* **Task brief**:
Nothing in the entries may be altered; copy them all exactly.

* **Provided information**:
[Start of section]

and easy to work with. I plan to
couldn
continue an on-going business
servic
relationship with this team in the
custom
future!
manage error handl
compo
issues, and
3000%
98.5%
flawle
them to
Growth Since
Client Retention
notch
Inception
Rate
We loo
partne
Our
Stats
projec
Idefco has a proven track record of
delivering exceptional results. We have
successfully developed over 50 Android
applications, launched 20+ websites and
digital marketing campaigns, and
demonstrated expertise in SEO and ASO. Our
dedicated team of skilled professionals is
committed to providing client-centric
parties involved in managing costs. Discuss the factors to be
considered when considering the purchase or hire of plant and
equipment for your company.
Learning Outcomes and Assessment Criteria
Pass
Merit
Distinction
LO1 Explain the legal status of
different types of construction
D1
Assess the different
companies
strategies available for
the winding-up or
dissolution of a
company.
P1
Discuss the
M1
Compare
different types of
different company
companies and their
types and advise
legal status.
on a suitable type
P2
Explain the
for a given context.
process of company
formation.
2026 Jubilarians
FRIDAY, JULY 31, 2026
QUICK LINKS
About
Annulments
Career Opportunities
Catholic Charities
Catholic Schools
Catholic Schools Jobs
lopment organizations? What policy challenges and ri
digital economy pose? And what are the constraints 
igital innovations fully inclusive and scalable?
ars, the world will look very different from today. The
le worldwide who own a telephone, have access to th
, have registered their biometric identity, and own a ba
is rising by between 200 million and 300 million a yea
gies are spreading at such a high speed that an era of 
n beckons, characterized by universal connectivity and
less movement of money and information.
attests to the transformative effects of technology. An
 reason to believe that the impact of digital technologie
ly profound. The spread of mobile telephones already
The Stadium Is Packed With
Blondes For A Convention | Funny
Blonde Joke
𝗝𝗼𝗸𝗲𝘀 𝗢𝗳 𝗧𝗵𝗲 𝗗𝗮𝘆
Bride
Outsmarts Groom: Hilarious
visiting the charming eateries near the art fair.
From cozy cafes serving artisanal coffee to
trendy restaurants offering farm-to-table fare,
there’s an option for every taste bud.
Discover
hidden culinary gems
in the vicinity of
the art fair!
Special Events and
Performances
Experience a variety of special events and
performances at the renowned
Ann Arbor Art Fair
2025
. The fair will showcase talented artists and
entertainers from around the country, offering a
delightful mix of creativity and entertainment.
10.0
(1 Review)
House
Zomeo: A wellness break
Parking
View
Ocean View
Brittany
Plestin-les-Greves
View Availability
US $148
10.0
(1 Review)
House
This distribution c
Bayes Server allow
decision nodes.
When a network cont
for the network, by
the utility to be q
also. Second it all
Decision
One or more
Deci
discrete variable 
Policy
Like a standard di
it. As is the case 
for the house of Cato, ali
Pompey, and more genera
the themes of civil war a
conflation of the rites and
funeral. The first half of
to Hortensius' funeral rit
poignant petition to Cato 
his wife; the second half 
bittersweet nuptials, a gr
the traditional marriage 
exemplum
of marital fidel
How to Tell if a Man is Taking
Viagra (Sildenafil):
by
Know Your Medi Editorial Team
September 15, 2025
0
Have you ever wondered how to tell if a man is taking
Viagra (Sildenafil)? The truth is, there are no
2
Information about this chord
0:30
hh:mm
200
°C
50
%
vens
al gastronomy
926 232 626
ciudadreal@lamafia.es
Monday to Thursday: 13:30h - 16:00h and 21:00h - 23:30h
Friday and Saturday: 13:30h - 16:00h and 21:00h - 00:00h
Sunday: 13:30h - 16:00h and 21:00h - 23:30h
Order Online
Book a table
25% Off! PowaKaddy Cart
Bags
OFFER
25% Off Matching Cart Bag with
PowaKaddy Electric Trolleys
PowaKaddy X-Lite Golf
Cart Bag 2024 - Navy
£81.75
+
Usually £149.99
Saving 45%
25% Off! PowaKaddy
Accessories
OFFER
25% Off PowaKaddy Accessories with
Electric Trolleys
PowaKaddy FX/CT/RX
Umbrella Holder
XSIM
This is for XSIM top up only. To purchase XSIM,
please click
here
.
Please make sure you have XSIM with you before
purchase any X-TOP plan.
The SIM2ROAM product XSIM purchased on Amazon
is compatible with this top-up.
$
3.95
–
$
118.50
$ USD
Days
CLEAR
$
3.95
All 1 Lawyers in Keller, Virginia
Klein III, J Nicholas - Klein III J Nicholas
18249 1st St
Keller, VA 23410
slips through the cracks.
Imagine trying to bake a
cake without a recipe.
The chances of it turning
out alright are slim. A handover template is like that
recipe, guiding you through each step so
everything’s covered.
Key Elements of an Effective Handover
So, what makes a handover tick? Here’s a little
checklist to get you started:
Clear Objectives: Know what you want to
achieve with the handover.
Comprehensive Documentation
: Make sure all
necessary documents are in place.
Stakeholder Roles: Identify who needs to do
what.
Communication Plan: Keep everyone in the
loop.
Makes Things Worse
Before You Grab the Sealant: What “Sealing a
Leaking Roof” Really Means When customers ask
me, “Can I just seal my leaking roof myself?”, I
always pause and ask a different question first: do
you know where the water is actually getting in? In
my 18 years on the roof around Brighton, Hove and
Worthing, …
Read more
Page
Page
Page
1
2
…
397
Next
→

[End of section]

* **Final answer**:
and easy to work with. I plan to
couldn
continue an on-going business
servic
relationship with this team in the
custom
future!
manage error handl
compo
issues, and
3000%
98.5%
flawle
them to
Growth Since
Client Retention
notch
Inception
Rate
We loo
partne
Our
Stats
projec
Idefco has a proven track record of
delivering exceptional results. We have
successfully developed over 50 Android
applications, launched 20+ websites and
digital marketing campaigns, and
demonstrated expertise in SEO and ASO. Our
dedicated team of skilled professionals is
committed to providing client-centric
parties involved in managing costs. Discuss the factors to be
considered when considering the purchase or hire of plant and
equipment for your company.
Learning Outcomes and Assessment Criteria
Pass
Merit
Distinction
LO1 Explain the legal status of
different types of construction
D1
Assess the different
companies
strategies available for
the winding-up or
dissolution of a
company.
P1
Discuss the
M1
Compare
different types of
different company
companies and their
types and advise
legal status.
on a suitable type
P2
Explain the
for a given context.
process of company
formation.
2026 Jubilarians
FRIDAY, JULY 31, 2026
QUICK LINKS
About
Annulments
Career Opportunities
Catholic Charities
Catholic Schools
Catholic Schools Jobs
lopment organizations? What policy challenges and ri
digital economy pose? And what are the constraints 
igital innovations fully inclusive and scalable?
ars, the world will look very different from today. The
le worldwide who own a telephone, have access to th
, have registered their biometric identity, and own a ba
is rising by between 200 million and 300 million a yea
gies are spreading at such a high speed that an era of 
n beckons, characterized by universal connectivity and
less movement of money and information.
attests to the transformative effects of technology. An
 reason to believe that the impact of digital technologie
ly profound. The spread of mobile telephones already
The Stadium Is Packed With
Blondes For A Convention | Funny
Blonde Joke
𝗝𝗼𝗸𝗲𝘀 𝗢𝗳 𝗧𝗵𝗲 𝗗𝗮𝘆
Bride
Outsmarts Groom: Hilarious
visiting the charming eateries near the art fair.
From cozy cafes serving artisanal coffee to
trendy restaurants offering farm-to-table fare,
there’s an option for every taste bud.
Discover
hidden culinary gems
in the vicinity of
the art fair!
Special Events and
Performances
Experience a variety of special events and
performances at the renowned
Ann Arbor Art Fair
2025
. The fair will showcase talented artists and
entertainers from around the country, offering a
delightful mix of creativity and entertainment.
10.0
(1 Review)
House
Zomeo: A wellness break
Parking
View
Ocean View
Brittany
Plestin-les-Greves
View Availability
US $148
10.0
(1 Review)
House
This distribution c
Bayes Server allow
decision nodes.
When a network cont
for the network, by
the utility to be q
also. Second it all
Decision
One or more
Deci
discrete variable 
Policy
Like a standard di
it. As is the case 
for the house of Cato, ali
Pompey, and more genera
the themes of civil war a
conflation of the rites and
funeral. The first half of
to Hortensius' funeral rit
poignant petition to Cato 
his wife; the second half 
bittersweet nuptials, a gr
the traditional marriage 
exemplum
of marital fidel
How to Tell if a Man is Taking
Viagra (Sildenafil):
by
Know Your Medi Editorial Team
September 15, 2025
0
Have you ever wondered how to tell if a man is taking
Viagra (Sildenafil)? The truth is, there are no
2
Information about this chord
0:30
hh:mm
200
°C
50
%
vens
al gastronomy
926 232 626
ciudadreal@lamafia.es
Monday to Thursday: 13:30h - 16:00h and 21:00h - 23:30h
Friday and Saturday: 13:30h - 16:00h and 21:00h - 00:00h
Sunday: 13:30h - 16:00h and 21:00h - 23:30h
Order Online
Book a table
25% Off! PowaKaddy Cart
Bags
OFFER
25% Off Matching Cart Bag with
PowaKaddy Electric Trolleys
PowaKaddy X-Lite Golf
Cart Bag 2024 - Navy
£81.75
+
Usually £149.99
Saving 45%
25% Off! PowaKaddy
Accessories
OFFER
25% Off PowaKaddy Accessories with
Electric Trolleys
PowaKaddy FX/CT/RX
Umbrella Holder
XSIM
This is for XSIM top up only. To purchase XSIM,
please click
here
.
Please make sure you have XSIM with you before
purchase any X-TOP plan.
The SIM2ROAM product XSIM purchased on Amazon
is compatible with this top-up.
$
3.95
–
$
118.50
$ USD
Days
CLEAR
$
3.95
All 1 Lawyers in Keller, Virginia
Klein III, J Nicholas - Klein III J Nicholas
18249 1st St
Keller, VA 23410
slips through the cracks.
Imagine trying to bake a
cake without a recipe.
The chances of it turning
out alright are slim. A handover template is like that
recipe, guiding you through each step so
everything’s covered.
Key Elements of an Effective Handover
So, what makes a handover tick? Here’s a little
checklist to get you started:
Clear Objectives: Know what you want to
achieve with the handover.
Comprehensive Documentation
: Make sure all
necessary documents are in place.
Stakeholder Roles: Identify who needs to do
what.
Communication Plan: Keep everyone in the
loop.
Makes Things Worse
Before You Grab the Sealant: What “Sealing a
Leaking Roof” Really Means When customers ask
me, “Can I just seal my leaking roof myself?”, I
always pause and ask a different question first: do
you know where the water is actually getting in? In
my 18 years on the roof around Brighton, Hove and
Worthing, …
Read more
Page
Page
Page
1
2
…
397
Next
→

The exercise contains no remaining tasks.